The present invention relates to human growth factor receptors.
The formation of blood capillaries occurs in a number of important biological processes, either physiological, such as organ development and wound healing, or pathological, such as tumor growth. While the sequence of events leading to neovascularization has been characterized morphologically, the molecular mechanisms by which this process occurs are still poorly understood. The control of growth in the capillary endothelium appears to be very tightly controlled, since these cells normally form a static monolayer whose proliferation is triggered in the angiogenic process. The normally quiescent nature of the endothelial cells may be explained in part by the apparent lack of endothelial cell growth factors to plasma. The major endothelial cell mitogens in fact are not found in plasma, although they are present in extracts of almost all tissues studied and in many normal and tumor cell lines as well. Therefore, the localized induction of rapid endothelial cell proliferation may involve the release of endothelial cell mitogens from cells in response to environmental cues.
The best characterized of the endothelial cell mitogens are a family of polypeptide growth factors, including basic fibroblast growth factor (bFGF), also known as heparin-binding growth factors for their high affinity to heparin. Basic FGF has been purified from most mesoderm- or neuroectoderm-derived tissues or cells. Structural studies have shown that bFGF is a single chain polypeptide made of 146 amino acids, which can also exist in NH.sub.2 -terminally truncated forms missing the first 10-20 amino acids. The truncated forms of bFGF are as potent as native bFGF, as demonstrated by radioreceptor binding and biological assays. In addition, modifications of the purification protocols by substitution of neutral for acidic extraction from homogeneized tissue and inclusion of protease inhibitors have yielded a longer 154-residue form. The observed microheterogeneity of FGFs seems to be due, at least in part, to partial proteolysis near the amino termini that occurs either in vivo or during purification. However, because the various forms appear to be equally active, the microheterogeneity is probably physiologically irrelevant.
Basic FGF seems to have been extremely well conserved through evolution. For example, bovine and human bFGF differ in only two of their 146 amino acids, giving an overall amino acid sequence homology of 98.7%. Related to bFGF is acidic FGF (aFGF), which shares a 55% total sequence homology with bFGF. Acidic FGF is a 140-amino acid polypeptide that can also exist in a NH.sub.2 -terminally truncated form missing the first 6 amino acids. As expected from their high degree of homology, both basic and acidic FGF seem to interact with the same cell-surface receptors. This explains their common range of target cells and spectrum of biological activity.

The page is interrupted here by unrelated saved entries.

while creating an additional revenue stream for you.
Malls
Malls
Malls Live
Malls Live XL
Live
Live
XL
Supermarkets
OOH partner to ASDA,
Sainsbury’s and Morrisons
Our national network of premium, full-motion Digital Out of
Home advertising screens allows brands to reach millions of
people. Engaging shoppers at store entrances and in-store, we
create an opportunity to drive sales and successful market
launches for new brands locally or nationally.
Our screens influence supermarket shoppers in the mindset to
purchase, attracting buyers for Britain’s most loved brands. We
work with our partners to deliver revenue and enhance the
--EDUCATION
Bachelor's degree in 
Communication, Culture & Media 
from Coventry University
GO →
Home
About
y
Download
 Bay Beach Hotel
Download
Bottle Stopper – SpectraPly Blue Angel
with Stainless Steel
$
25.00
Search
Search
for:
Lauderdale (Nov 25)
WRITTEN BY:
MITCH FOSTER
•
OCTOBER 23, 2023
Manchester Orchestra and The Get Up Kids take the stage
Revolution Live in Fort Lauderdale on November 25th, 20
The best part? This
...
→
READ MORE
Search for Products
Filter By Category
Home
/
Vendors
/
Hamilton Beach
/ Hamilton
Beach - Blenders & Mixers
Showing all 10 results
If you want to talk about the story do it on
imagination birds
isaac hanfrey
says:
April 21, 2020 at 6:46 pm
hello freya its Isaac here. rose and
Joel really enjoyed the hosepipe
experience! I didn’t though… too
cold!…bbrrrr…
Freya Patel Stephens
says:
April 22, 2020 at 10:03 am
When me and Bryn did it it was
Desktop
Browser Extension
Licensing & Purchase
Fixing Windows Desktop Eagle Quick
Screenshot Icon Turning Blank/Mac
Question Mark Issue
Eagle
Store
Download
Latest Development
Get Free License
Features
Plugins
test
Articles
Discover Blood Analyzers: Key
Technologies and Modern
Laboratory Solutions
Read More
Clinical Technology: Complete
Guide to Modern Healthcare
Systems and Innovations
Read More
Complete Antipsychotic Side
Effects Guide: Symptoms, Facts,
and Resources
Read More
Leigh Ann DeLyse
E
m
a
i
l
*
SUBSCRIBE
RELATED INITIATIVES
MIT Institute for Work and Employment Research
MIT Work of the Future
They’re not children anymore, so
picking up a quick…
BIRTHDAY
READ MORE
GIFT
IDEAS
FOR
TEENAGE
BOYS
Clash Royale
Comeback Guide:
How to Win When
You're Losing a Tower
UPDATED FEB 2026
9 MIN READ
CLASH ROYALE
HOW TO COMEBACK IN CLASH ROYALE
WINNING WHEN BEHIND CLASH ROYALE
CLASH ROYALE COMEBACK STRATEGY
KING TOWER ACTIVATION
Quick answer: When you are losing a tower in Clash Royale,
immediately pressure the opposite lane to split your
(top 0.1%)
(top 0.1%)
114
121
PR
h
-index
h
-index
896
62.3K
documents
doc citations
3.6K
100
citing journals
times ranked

Recently, Lee et al (Science, 245, 57-60, 1989) have described the purification, from chicken embryos, of a new membrane protein able to bind specifically basic FGF. On the base of its biochemical characteristics and on homology with other known receptors, this new protein is thought to be a basic FGF receptor. In the same article the authors describe the isolation of a chicken full-length cDNA clone coding for the described protein. The nucleotide sequence of this clone is however not disclosed.
Lee et al noted that the chicken bFGF receptor shows a considerable amino acid similarity to a previously identified human polypeptide sequence which is the product of the flg gene (Ruta et al, Oncogene, 3, 9-15, 1988). Like the chicken bFGF receptor, the flg molecule seems to be a tyrosine kinase, shows a typical hydrophobic transmembrane region and consequently it is likely that the described human sequence could be part of the human bFGF receptor.
The amino acid sequence of the flg molecule was deduced by Ruta et al by the translation of an open reading frame of a partial cDNA clone. The flg cDNA sequence, according to Rutal et al was obtained by low-stringency screening of a human endothelial cell cDNA library using as probe a DNA fragment coding for a tyrosine kinase oncogene. Nevertheless, the flg cDNA clone, described to date, is only partial and lacks the nucleotide sequence coding for the extracellular portion of the human bFGF receptor.
In summary, the only amino acid or nucleotide sequences available prior to the present invention were those corresponding to the complete chicken bFGF receptor and to a portion of the human basic FGF receptor. The complete extracellular amino acid sequence of the human bFGF receptor, which is responsible for the specific binding of human basic and acidic FGFs, was unknown.